A lot of individuals are attracted to mutual funds as an investment where they can garner good returns and at the same time spread out risk. However, there are times when investors want or need access to their money within a short period and may not have an interest in offloading mutual fund shares. In such cases, they can borrow money against their mutual funds. This means they still can get their own money to use and let the investment continue to grow.
What is a Loan Against Mutual Funds?
A loan against mutual funds is a way to borrow money from a financial institution using your investments in the form of mutual funds as security. This way you still own your mutual funds and can take advantage of growth on them as well as earnings, but at the same time move into cash when necessary.
Benefits of Loan Against Mutual Funds
- Retain Investment Value: When you take a loan against mutual funds, it is important to note that no capital gains tax or future growth opportunity is lost. You are not converted to cash since you continue holding the mutual fund units. Meaning, your investments can be appreciated over the years.
- Loans with Mutual Funds are Not Rigid: The mutual fund loan typically allows you to pay your loans on the term of your choice.
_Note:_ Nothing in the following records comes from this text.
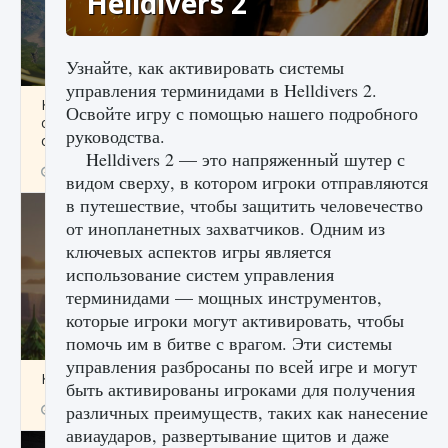
Helldivers 2
Узнайте, как активировать системы
управления терминидами в Helldivers 2.
Как исправить ошибку Palworld «Идет
Освойте игру с помощью нашего подробного
сохранение мира — Невозможно начать
руководства.
сохранение данных мира»
Helldivers 2 — это напряженный шутер с
9 августа 2024
2 511
0
0
видом сверху, в котором игроки отправляются
в путешествие, чтобы защитить человечество
от инопланетных захватчиков. Одним из
ключевых аспектов игры является
использование систем управления
терминидами — мощных инструментов,
которые игроки могут активировать, чтобы
помочь им в битве с врагом. Эти системы
управления разбросаны по всей игре и могут
Как заработать медали лиги Clash of Clans
быть активированы игроками для получения
различных преимуществ, таких как нанесение
9 августа 2024
2 599
0
1
авиаударов, развертывание щитов и даже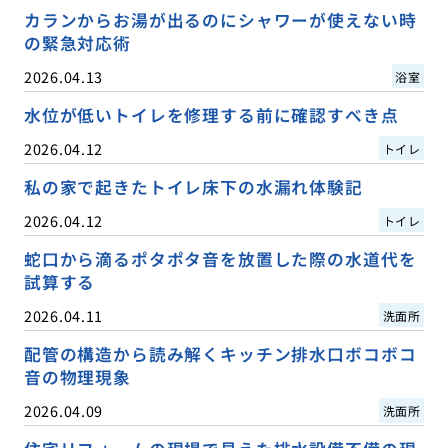
カランからお湯が出るのにシャワーが使えない時
の緊急対応術
2026.04.13
浴室
水位が低いトイレを修理する前に確認すべき点
2026.04.12
トイレ
私の家で起きたトイレ床下の水漏れ体験記
2026.04.12
トイレ
蛇口から滴るポタポタ音を放置した際の水道代を
試算する
2026.04.11
洗面所
配管の構造から読み解くキッチン排水口ボコボコ
音の物理現象
2026.04.09
洗面所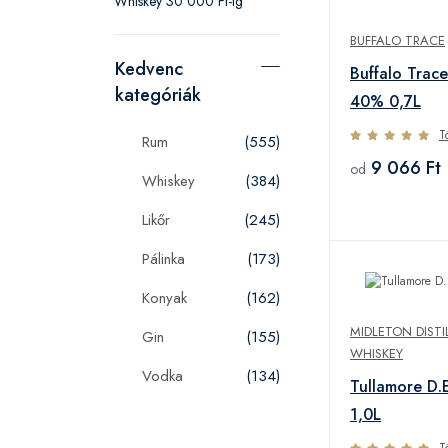
Whiskey 30 000 Ft-ig
BUFFALO TRACE
Kedvenc
Buffalo Trac
kategóriák
40% 0,7L
T
Rum
(555)
9 066 Ft
od
Whiskey
(384)
Likőr
(245)
Pálinka
(173)
Konyak
(162)
MIDLETON DISTI
Gin
(155)
WHISKEY
Vodka
(134)
Tullamore D.
1,0L
T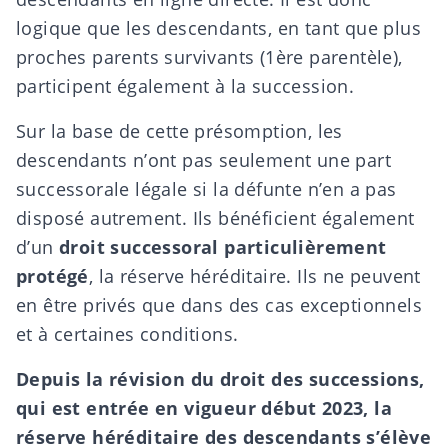
logique que les descendants, en tant que plus
proches parents survivants (
1ère parentèle
),
participent également à la succession.
Sur la base de cette présomption, les
descendants n’ont pas seulement une
part
successorale légale
si la défunte n’en a pas
disposé autrement. Ils bénéficient également
d’un
droit successoral particulièrement
protégé
, la
réserve héréditaire
. Ils ne peuvent
en être privés que dans des cas exceptionnels
et à certaines conditions.
Depuis la révision du droit des successions,
qui est entrée en vigueur début 2023, la
réserve héréditaire des descendants s’élève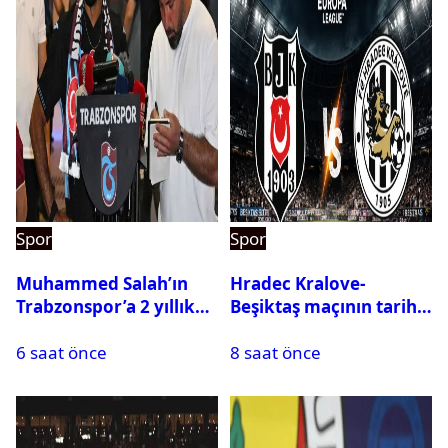
Spor
Spor
Muhammed Salah’ın
Hradec Kralove-
Trabzonspor’a 2 yıllık
Beşiktaş maçının tarihi
maliyeti belli oldu
ve saati açıklandı
6 saat önce
8 saat önce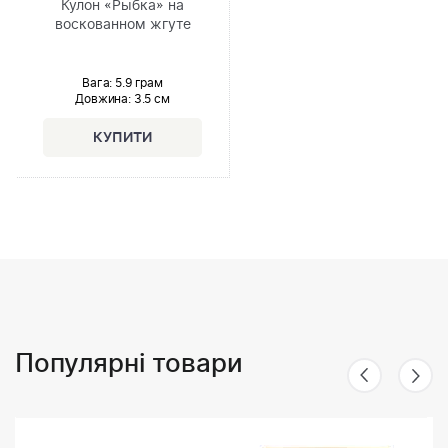
Кулон «Рыбка» на
воскованном жгуте
Вага: 5.9 грам
Довжина:
3.5 см
Популярні товари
By doing so, you can save yourself some money and make loan payments that suit your financial circumstances.
- Impressive Interest Rates: A bank or any other lender will also offer a good interest rate if you take out loans against mutual funds. That makes them less expensive for when you need a loan as compared to unsecured loans or credit cards.
How to Take Loan Against Mutual Funds
- View the Collection of Your Mutual Fund: Before you apply for a loan, see how much your mutual funds are worth. Lenders use this to determine your borrowing limit. Banks allow a loan-to-value (LTV) of around 50%-80% on your mutual fund units.
- Check Lender Criteria: Every bank has its criteria for giving a loan on mutual funds. Typically, they require you to have a slight amount of funds invested in mutuals, an excellent credit score, as well as steady income. This means you would be well-advised to check that list of rules before going anywhere.
- Choose a Reputable Lender: Research and shop around for the right terms on mutual fund loans. Some aspects to consider would be the interest rates, term of the loan in years, fees for processing, and customer services or inclinations. Traditional lenders…traditional words for lending money are banks, NBFCs, and organizations providing loans.
- Submit Your Application: Once you select a lender, sign the loan application. You’ll have to provide information about your mutual fund investments, your financial situation in general, and some identification papers. The lender will evaluate your application and lend you a certain amount based on the market value of mutual fund units held by you.
- Give Collateral: Once your loan is approved by the lender, you need to give mutual fund units as collateral. The process entails transferring the units to the custody of, or creating a lien in favor of, the lender. The mutual funds would remain in your title nonetheless the lender can have a legal right to them until you repay the loan.
- Accept the Loan: Once you have locked your collateral, lenders will wire over the amount approved to your bank account. The lender wires the money to you, allowing quick access to your funds.
- Repay the Loan: Follow up with all your repayments that you had accepted. The key, of course, is to pay on time — else you may end up having to bear the fines or, worse, redemption of your mutual fund units. Track your repayments and manage this loan with a proactive relationship with the creditor.
Here are some things to consider before you take out a loan against mutual funds
- How It Impacts Investment Growth: When it comes to borrowing loans with your mutual funds as collateral, this will affect their growth rather unconventionally. Furthermore, should your investments decrease in value, you could find yourself having problems repaying the loan or it may even impede your financial well-being as a whole.
- Interest rates and some additional costs: Loans secured by pledging your mutual funds tend to offer a good rate, but there are often hidden fees/charges that make borrowing more expensive than anticipated.
- LTV Ratio: It indicates how much you can borrow against the value of your mutual fund. A lower LTV ratio can be a problem as you have to pay more securities so that the amount of the loan gets increased only when there is an increase in your mutual funds’ prices.
- Repayment Terms: Look at repayment terms and check that they are appropriate for your financial situation. Consider the loan period, size of payments, and available methods of repayment.
- Tax Implications: A loan against mutual funds does not lead to immediate tax repercussions, however, you must evaluate the impact in the long term. This is an area you need to talk through with your finance planner as it fits into the grand scheme of where you are and what every option does for money planning.
Conclusion
In brief, borrowing against mutual funds without selling them gives a very good method of accessing finance while still having all your financial investments in place. Discover the process, benefits, and considerations so you can make an informed decision for your financial goals. Be sure to consult financial professionals and shop around for lenders who may be right for your situation. Borrowing against mutual funds can serve as a useful tool in your financial toolbox if it is managed and wisely planned correctly.